There is speculation that he could have used the company as a cover to legally obtain large amounts of artificial fertilizer and other chemicals for the manufacturing of fertilizer explosives.

A farming supplier sold Breivik’s company six tonnes of fertilizer in May.

In his manifesto he details how he used the company as a facade to acquire the chemicals without raising suspicion.

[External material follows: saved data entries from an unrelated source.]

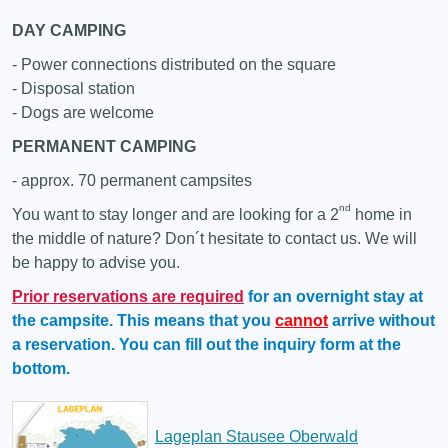
DAY CAMPING
- Power connections distributed on the square
- Disposal station
- Dogs are welcome
PERMANENT CAMPING
- approx. 70 permanent campsites
nd
You want to stay longer and are looking for a 2
home in
the middle of nature? Don´t hesitate to contact us. We will
be happy to advise you.
Prior reservations
are required
for an overnight stay at
the campsite. This means that you
cannot
arrive without
a reservation. You can fill out the inquiry form at the
bottom.
Lageplan Stausee Oberwald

Cultural Marxism/multiculturalism: term describing the current Western European/US
political/moral systems based on “political correctness” – a mix of Marxism, extreme
egalitarianism, suicidal humanism, anti-nationalism, anti-Europeanism and capitalist
globalism. The ML ideology or political platform (Maoist-Leninism) ML which is also a
European hate ideology, was later refined “toned down” and disguised and incorporated into
politically correct movements such as; feminism, pro-drugs, pro-sexual revolusion, antiracism,
anti-fascism, anti-Christendom, anti-capitalism, gay and disability rights
movements, environmentalism etc. (see chapters explaining the Frankfurt School). The
current ideology is in fact a “communism light” or a deceptive form of communism which
was created and propagated as soon as the Marxist-Leninists’ understood that the
Europeans globally (Western Europe, US, Canada, Australia) would not follow the example
of their Russian comrades (in early 20th century). Feminism (including Sexual Revolution),
egalitarianism, humanism are highly compatible and/or similar overlapping political
concepts/ideologies. The purpose of cultural Marxism is to destroy or deconstruct Western
Civilisation (where the Christian European patriarchy has dominated historically) and
instead create the USASSR/EUSSR, a communist utopia based on Marxist-Leninist
principles. In order to achieve this they must destroy traditional European social cohesion in
society which is the basis for traditional European nation states. They are therefore focused
on the gradual deconstruction of European cultures, identities and the traditional structures
(nuclear family, traditional morality and patriarchal structures) which has dominated
humanity for the last 300 000 years. They understood early that political indoctrination
would not be enough. They must destroy the very fabric of Europeanism so they (together
with humanists and capitalist globalists) pushed for mass-third world immigraton. However,
they made one critical mistake. They underestimated Islam which proved to be simply too
resilient to be assimilated/pacified/feminised, even for them. Communism is often used
when describing a complete ideology (economical principles included) while “cultural
Marxism” does not describe economical principles.